Hi,
I have a script for mIRC that is called multiscript, it is throwing A LOT of false positives, especially in a dll called msn.dll, I know for a fact that this file is not infected, as I have created this file myself. Is there any way to make avast! skip this file when its doing its scans?
For the Standard Shield provider (on-access scanning):
Left click the ‘a’ blue icon, click on the provider icon at left and then Customize.
Go to Advanced tab and click on Add button…
For the other providers (on-demand scanning such as the screen-saver or the Simple User Interface):
Right click the ‘a’ blue icon, click Program Settings.
Go to Exclusions tab and click on Add button…
You can use wildcards like * and ?.
But be careful, you should ‘exclude’ that many files that let your system in danger.
Besides what Tech has said you should submit this to avast for analysis.
If you are (not) getting a virus warning that you believe is a false positive, then if you can zip and password protect (‘virus’, will do) the suspect file and send it to virus @ avast.com (no spaces), or send from the chest (after adding it to the User Files section of the chest).
Give a brief outline of the problem (possibly a link to this thread), the fact that you believe it to be a either a false positive and include the password in the body of the email. Some info on the avast version and VPS number (see about avast {right click avast icon}) will also help.
What is the malware name associated with the detection/s ?
You could also check the offending/suspect file at: VirusTotal - Multi engine on-line virus scanner I feel virustotal is the better option as it uses the windows version of avast (more packers supported) and there are currently 32 different scanners.
Or Jotti - Multi engine on-line virus scanner if any other scanners here detect them it is less likely to be a false positive. Whichever scanner you use, you can’t do this with the file in the chest, you will need to move it out.
I dont “think” its a false positive…im absolutely 100% sure it is a false positive as I have stated, I created this file myself, no other anti-virus has detected this thing as a virus, and avast for some reason does. Win32:Trojan-gen. {Other} is the name it gave…i scanned it with an online scanner that uses avast and other engines…and it comes up with motherboardmonitor…and i know for a fact that isnt malware…its diagnostic tools!
avast version:4.7.986
virus database:000735-2
Also known as the very latest virus database update and the very latest program update
avast isnt the only one to cry about it…but…its still in fact a false positive because of the fact its intention is not to harm…just to gather information. Avast probably sees it going into ram and searching…and screams at me. I’m not really worried about it, I just would like this DLL file to be removed from avast’s vdb as being malware is all.
This is getting me sad now…avast doesnt like my program dll files :(. I would never intentionally make something flag in my avast unless it was the eicar test file.
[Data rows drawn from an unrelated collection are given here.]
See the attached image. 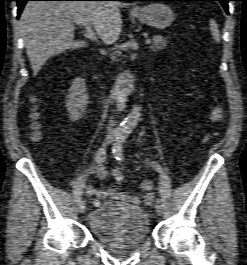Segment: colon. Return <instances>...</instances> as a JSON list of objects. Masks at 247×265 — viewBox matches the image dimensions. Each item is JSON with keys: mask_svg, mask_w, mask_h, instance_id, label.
<instances>
[{"mask_svg": "<svg viewBox=\"0 0 247 265\" xmlns=\"http://www.w3.org/2000/svg\"><path fill=\"white\" fill-rule=\"evenodd\" d=\"M32 116H33V119H34V122L32 124V129H33L32 136H33V139L39 140L40 139V132H39L40 126H39V123L37 121V119H38V113H37V111H36L35 108L33 110ZM211 118H212V121L214 123H220L222 121V118H223L222 109L219 106H214L213 107L212 113H211ZM215 136H216L215 133L211 134L207 138V141L212 140ZM112 174H113V177H114V179L116 181L122 182L124 180V174L119 169H114L113 172H112Z\"/></svg>", "mask_w": 247, "mask_h": 265, "instance_id": "obj_1", "label": "colon"}]
</instances>
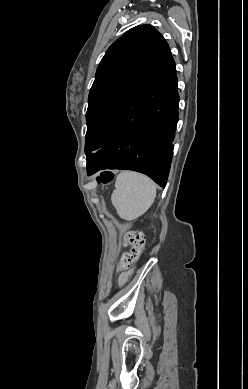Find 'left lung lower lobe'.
<instances>
[{
  "label": "left lung lower lobe",
  "mask_w": 248,
  "mask_h": 389,
  "mask_svg": "<svg viewBox=\"0 0 248 389\" xmlns=\"http://www.w3.org/2000/svg\"><path fill=\"white\" fill-rule=\"evenodd\" d=\"M176 66L170 48L99 119L107 144L87 160V173L125 169L165 187L178 122Z\"/></svg>",
  "instance_id": "left-lung-lower-lobe-1"
}]
</instances>
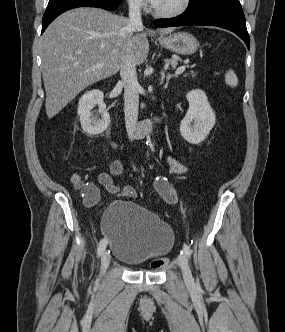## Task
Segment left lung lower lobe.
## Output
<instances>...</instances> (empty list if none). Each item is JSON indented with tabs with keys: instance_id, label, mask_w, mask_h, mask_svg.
<instances>
[{
	"instance_id": "1",
	"label": "left lung lower lobe",
	"mask_w": 285,
	"mask_h": 332,
	"mask_svg": "<svg viewBox=\"0 0 285 332\" xmlns=\"http://www.w3.org/2000/svg\"><path fill=\"white\" fill-rule=\"evenodd\" d=\"M159 28L185 25H212L225 28L237 34L250 48L245 16L239 0H217L194 9H188L179 17L156 20Z\"/></svg>"
}]
</instances>
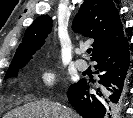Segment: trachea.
<instances>
[{
    "label": "trachea",
    "mask_w": 133,
    "mask_h": 118,
    "mask_svg": "<svg viewBox=\"0 0 133 118\" xmlns=\"http://www.w3.org/2000/svg\"><path fill=\"white\" fill-rule=\"evenodd\" d=\"M87 53L89 54L91 53V48L87 49Z\"/></svg>",
    "instance_id": "trachea-1"
}]
</instances>
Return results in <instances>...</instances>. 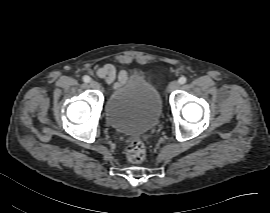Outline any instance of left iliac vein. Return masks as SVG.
<instances>
[{
  "mask_svg": "<svg viewBox=\"0 0 270 213\" xmlns=\"http://www.w3.org/2000/svg\"><path fill=\"white\" fill-rule=\"evenodd\" d=\"M178 88H179V82L176 81V80H174V81H172V82L168 85V87H167V92L170 93V92H172L173 90H176V89H178Z\"/></svg>",
  "mask_w": 270,
  "mask_h": 213,
  "instance_id": "obj_1",
  "label": "left iliac vein"
}]
</instances>
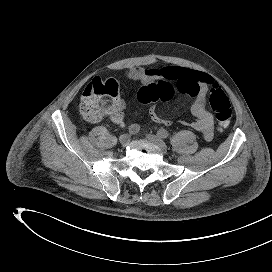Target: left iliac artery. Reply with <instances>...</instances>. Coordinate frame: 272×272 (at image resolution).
<instances>
[{"instance_id":"44dca946","label":"left iliac artery","mask_w":272,"mask_h":272,"mask_svg":"<svg viewBox=\"0 0 272 272\" xmlns=\"http://www.w3.org/2000/svg\"><path fill=\"white\" fill-rule=\"evenodd\" d=\"M157 135L160 137V138H163V139H166L169 137V133L165 130V129H159L157 131Z\"/></svg>"}]
</instances>
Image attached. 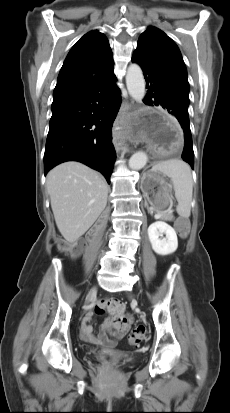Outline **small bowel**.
Wrapping results in <instances>:
<instances>
[{
    "mask_svg": "<svg viewBox=\"0 0 230 413\" xmlns=\"http://www.w3.org/2000/svg\"><path fill=\"white\" fill-rule=\"evenodd\" d=\"M93 318V313L90 312L88 313L81 324V334L84 340L92 343V344H107V345H112V342L107 341L105 339V333L109 329L114 330V334L117 337H122L125 335L131 324H132V317L129 315H126L125 312H123L120 315H113L111 319H107L103 324H102V333L100 337H95L92 333V327L90 325V321Z\"/></svg>",
    "mask_w": 230,
    "mask_h": 413,
    "instance_id": "small-bowel-1",
    "label": "small bowel"
}]
</instances>
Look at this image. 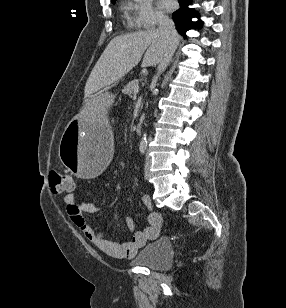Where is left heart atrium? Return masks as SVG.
I'll use <instances>...</instances> for the list:
<instances>
[{"mask_svg":"<svg viewBox=\"0 0 286 308\" xmlns=\"http://www.w3.org/2000/svg\"><path fill=\"white\" fill-rule=\"evenodd\" d=\"M158 5L164 10H172L175 7L174 0H158Z\"/></svg>","mask_w":286,"mask_h":308,"instance_id":"1","label":"left heart atrium"}]
</instances>
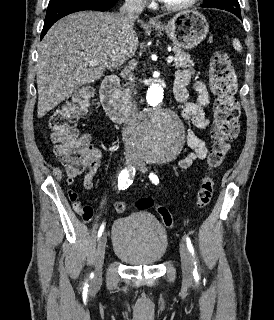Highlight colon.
<instances>
[{
  "label": "colon",
  "instance_id": "1",
  "mask_svg": "<svg viewBox=\"0 0 274 320\" xmlns=\"http://www.w3.org/2000/svg\"><path fill=\"white\" fill-rule=\"evenodd\" d=\"M209 77L216 101L208 170L200 182L196 197L199 207H205L210 203L213 194V173L222 163L230 143L239 132L240 107L235 97L237 74L227 53L216 52L213 54ZM83 99V94L69 96L52 112L48 123L55 155L68 171L67 181L69 184L73 182L74 176L82 172L94 157L90 136L80 133L76 128V122L84 106ZM68 196H78V193L70 189ZM152 202L154 203L150 198H141L136 201L135 207L139 211L148 210L156 206L152 205ZM156 207V213L166 227L171 228L173 217L170 211L163 206ZM114 209L118 214H122L126 211L127 206L123 202H116Z\"/></svg>",
  "mask_w": 274,
  "mask_h": 320
}]
</instances>
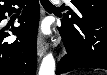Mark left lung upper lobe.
Instances as JSON below:
<instances>
[{"mask_svg": "<svg viewBox=\"0 0 107 75\" xmlns=\"http://www.w3.org/2000/svg\"><path fill=\"white\" fill-rule=\"evenodd\" d=\"M76 2L78 3V5L75 6L77 8L76 11L71 10L70 13L64 14L61 22L74 32L75 35H79L83 38L79 30L83 18L107 15V0H76ZM83 43L88 45V48L84 47L88 53L91 46L86 40Z\"/></svg>", "mask_w": 107, "mask_h": 75, "instance_id": "5c2ea615", "label": "left lung upper lobe"}]
</instances>
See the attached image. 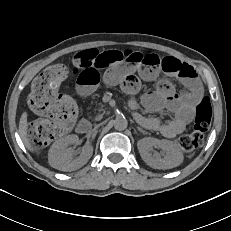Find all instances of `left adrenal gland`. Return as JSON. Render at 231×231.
Listing matches in <instances>:
<instances>
[{"instance_id": "left-adrenal-gland-1", "label": "left adrenal gland", "mask_w": 231, "mask_h": 231, "mask_svg": "<svg viewBox=\"0 0 231 231\" xmlns=\"http://www.w3.org/2000/svg\"><path fill=\"white\" fill-rule=\"evenodd\" d=\"M137 130H138L139 132L143 133V134H146V133H147L145 130H143V129L140 128V127H137Z\"/></svg>"}]
</instances>
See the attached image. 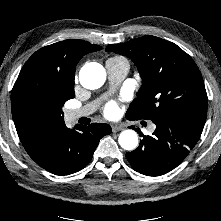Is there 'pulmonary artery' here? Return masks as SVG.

I’m sure you don’t make files that will intentionally trigger virus alerts, that is why I suggested confirmation, posting the results here gives that confirmation. The same problem has happened with Tech for another scripting tool auto-it (I believe) that somehow in the compiling of the file it creates something that is though incorrectly or otherwise to be infected.
The only way to resolve an FP is by, confirmation and submission as I outlined above, in the submission you can refer to this topic which shows the confirmation (if results of VT or Jotti are posted).
It is an exercise in patience … you will hear perfect silence … contribution is it’s own reward … well that and eventually no longer being bugged by the false positive.
Generally you won’t hear unless they require more information. Leave the file path in the exclusions and periodically scan a copy in the chest to see if it isn’t detected and then remove the exclusion.
However I would have thought it would have been dealt with by now they are usually quick to resolve an FP. You could try sending it again, this time from the chest and see if that helps.
But is the file still being detected as infected? Is it really a false positive?
If they did not correct this yet, it will be a shame, answering or not answering to the user.